La condena de la opinión pública frente al comportamiento patrimonial del vocero presidencial resulta categórica: el 63,7% de la población considera totalmente probable que el secretario de Estado haya cometido irregularidades en la evolución de sus activos corrientes, frente a un marginal 4,3% que califica las sospechas como nada probables.
La repercusión institucional del conflicto adquiere una gravedad sistémica que excede la figura individual del implicado. El 51,5% de los ciudadanos evalúa que el proceso penal constituye un impacto grave que pone en riesgo directo la reputación y la transparencia de toda la administración de La Libertad Avanza. Frente a este escenario de crisis de confianza, las demandas de acción directa hacia la máxima autoridad del Poder Ejecutivo ejercen una presión inédita sobre la toma de decisiones presidenciales.
Un contundente 61,8% de los argentinos afirmaba que Javier Milei debería despedir de manera inmediata al funcionario de su cargo, mientras que un 18,7% se inclinó por exigirle una renuncia voluntaria para amortiguar el costo político. La actuación institucional desplegada por el Poder Ejecutivo ante el estallido del escándalo cosechó un rotundo 68,5% de rechazo, calificándose como mala o muy mala en los cruces demográficos generalizados.
Reconfiguración del mapa de liderazgos y debilidad estructural del consumo duradero
Las variaciones en la imagen de los principales referentes de la política nacional confirman la fragmentación del escenario partidario y el desgaste de las principales figuras de la administración. La ministra de Seguridad, Patricia Bullrich, se posicionó como la dirigente con mayor nivel de imagen positiva del país con un 45%, reteniendo un balance diferencial de signo negativo de siete puntos porcentuales.
El presidente Javier Milei quedó relegado al tercer lugar del escalafón con un 40% de valoración positiva y un 57% de rechazo, siendo superado levemente por la referente de la izquierda Myriam Bregman, quien capitalizó un 42% de aprobación. En el plano de los liderazgos opositores de cuño peronista, el gobernador de Buenos Aires, Axel Kicillof, retiene un 38% de imagen positiva, mientras que la expresidenta Cristina Kirchner conserva un núcleo duro del 34% frente a una ponderación negativa del 61%.

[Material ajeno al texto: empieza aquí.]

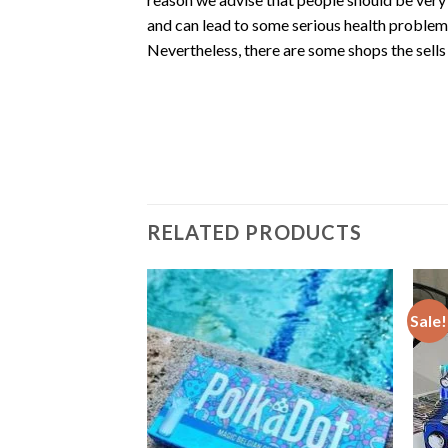
and can lead to some serious health problems
Nevertheless, there are some shops the sells
RELATED PRODUCTS
Sale!
bin Mushroom
g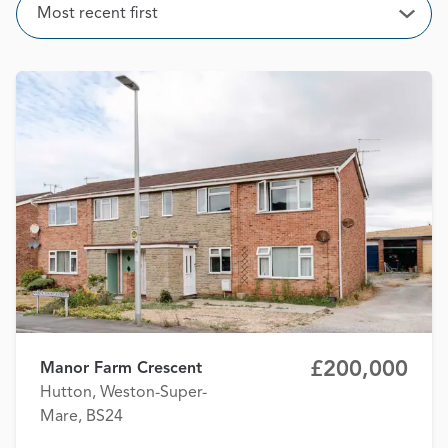
Sort
Most recent first
Open
£200,000
Manor Farm Crescent
Hutton, Weston-Super-
Mare, BS24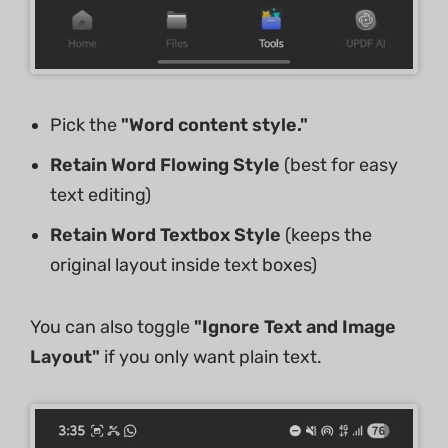
Pick the
"Word content style."
Retain Word Flowing Style
(best for easy
text editing)
Retain Word Textbox Style
(keeps the
original layout inside text boxes)
You can also toggle
"Ignore Text and Image
Layout"
if you only want plain text.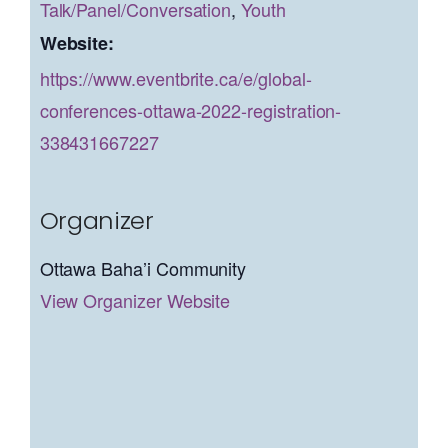
Talk/Panel/Conversation
,
Youth
Website:
https://www.eventbrite.ca/e/global-
conferences-ottawa-2022-registration-
338431667227
Organizer
Ottawa Baha’i Community
View Organizer Website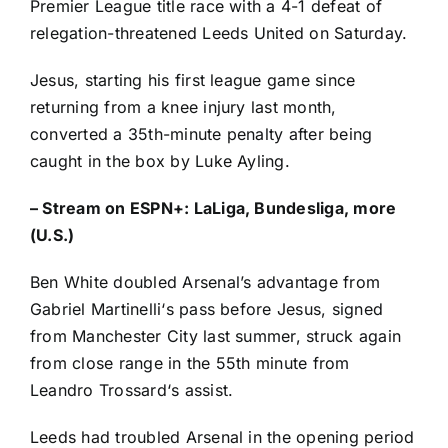
Premier League
title race with a 4-1 defeat of
relegation-threatened
Leeds United
on Saturday.
Jesus, starting his first league game since
returning from a knee injury last month,
converted a 35th-minute penalty after being
caught in the box by
Luke Ayling
.
–
Stream on ESPN+: LaLiga, Bundesliga, more
(U.S.)
Ben White
doubled Arsenal’s advantage from
Gabriel Martinelli
‘s pass before Jesus, signed
from
Manchester City
last summer, struck again
from close range in the 55th minute from
Leandro Trossard
‘s assist.
Leeds had troubled Arsenal in the opening period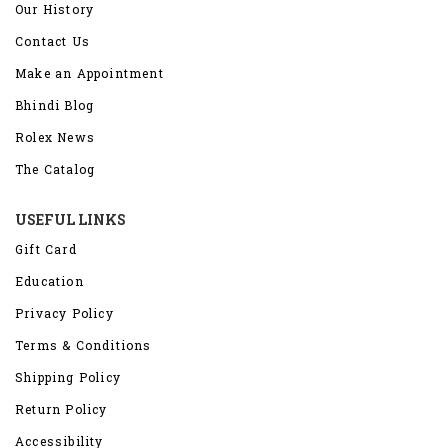
Our History
Contact Us
Make an Appointment
Bhindi Blog
Rolex News
The Catalog
USEFUL LINKS
Gift Card
Education
Privacy Policy
Terms & Conditions
Shipping Policy
Return Policy
Accessibility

El bloque de ministros y asesores del riñón presidencial también exhibe el impacto de la fatiga de gestión impositiva y cambiaria. El titular de la cartera económica, Luis Caputo, encabeza la valoración del gabinete con un 39% de aprobación frente a un 55% de imagen negativa, secundado por la ministra de Capital Humano, Sandra Pettovello, quien registra un 34% de adhesión y un 50% de rechazo social.
En el extremo opuesto, Manuel Adorni cierra el ránking de valoración oficialista tras el impacto de las denuncias, acumulando un aplastante 76% de imagen negativa y consolidándose como el integrante del Ejecutivo con menor nivel de aceptación popular.
Las perspectivas del mercado interno para la segunda mitad del año reflejan la persistencia de una profunda recesión en las decisiones de gasto de los hogares. La intención de compra de bienes duraderos se mantiene en niveles mínimos de la serie histórica, con un 47,7% de los consumidores encuestados afirmando que planea realizar menos compras durante los próximos seis meses.
La debilidad de los ingresos y el pesimismo sobre el futuro laboral de las familias congelan las expectativas de una reactivación del consumo basada en el crédito, consolidando un patrón donde la estabilización de las variables nominales coexiste con una persistente degradación del bienestar social e institucional, concluyó el monitor de las consultoras internacionales.